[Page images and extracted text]
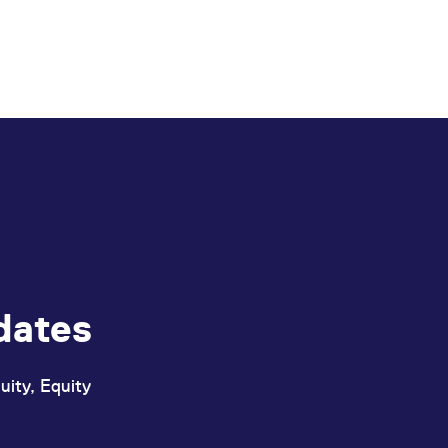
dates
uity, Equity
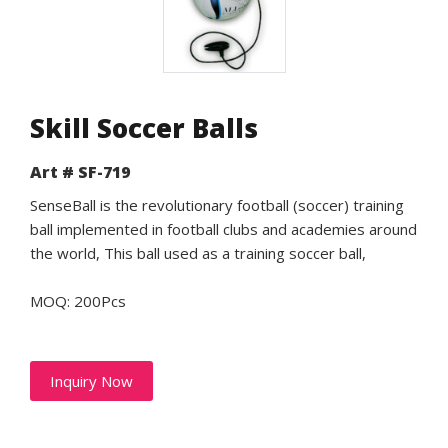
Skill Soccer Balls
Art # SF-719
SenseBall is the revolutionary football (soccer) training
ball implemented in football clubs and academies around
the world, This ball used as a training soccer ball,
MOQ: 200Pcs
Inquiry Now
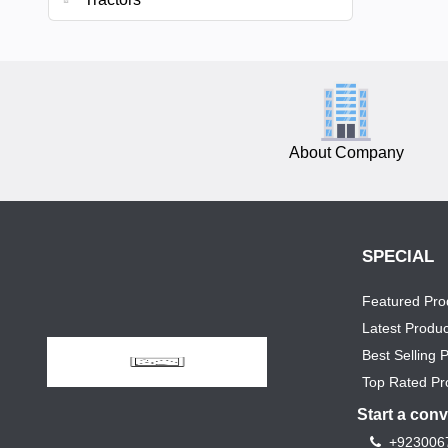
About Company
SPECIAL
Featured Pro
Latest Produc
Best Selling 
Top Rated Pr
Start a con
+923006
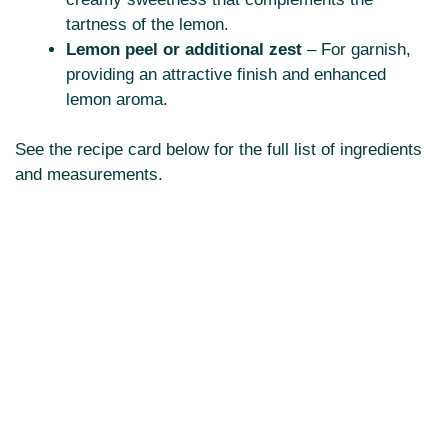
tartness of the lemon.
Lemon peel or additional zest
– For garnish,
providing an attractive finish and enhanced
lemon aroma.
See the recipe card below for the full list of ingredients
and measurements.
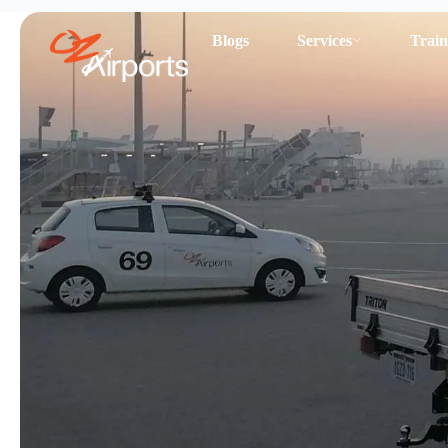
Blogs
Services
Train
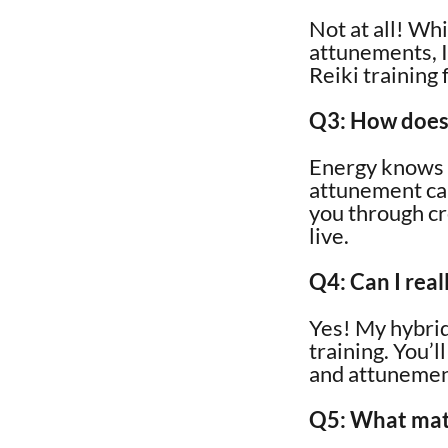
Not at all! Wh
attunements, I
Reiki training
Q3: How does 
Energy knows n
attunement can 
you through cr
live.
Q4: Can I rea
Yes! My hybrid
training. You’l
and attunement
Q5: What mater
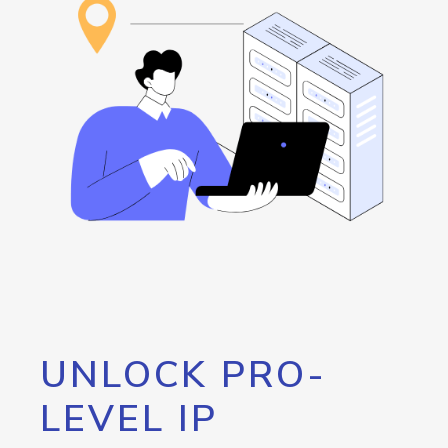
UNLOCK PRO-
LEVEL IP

## Requirement
Without including the pictures, copy all of the data exactly.

## Result of this task
dates
uity, Equity
Skill Soccer Balls
Art # SF-719
SenseBall is the revolutionary football (soccer) training
ball implemented in football clubs and academies around
the world, This ball used as a training soccer ball,
MOQ: 200Pcs
Inquiry Now
About Company
SPECIAL
Featured Pro
Latest Produc
Best Selling 
Top Rated Pr
Start a con
+923006
tartness of the lemon.
Lemon peel or additional zest
– For garnish,
providing an attractive finish and enhanced
lemon aroma.
See the recipe card below for the full list of ingredients
and measurements.
Blogs
Services
Train
Not at all! Wh
attunements, I
Reiki training
Q3: How does 
Energy knows n
attunement can 
you through cr
live.
Q4: Can I rea
Yes! My hybrid
training. You’l
and attunement
Q5: What mater
UNLOCK PRO-
LEVEL IP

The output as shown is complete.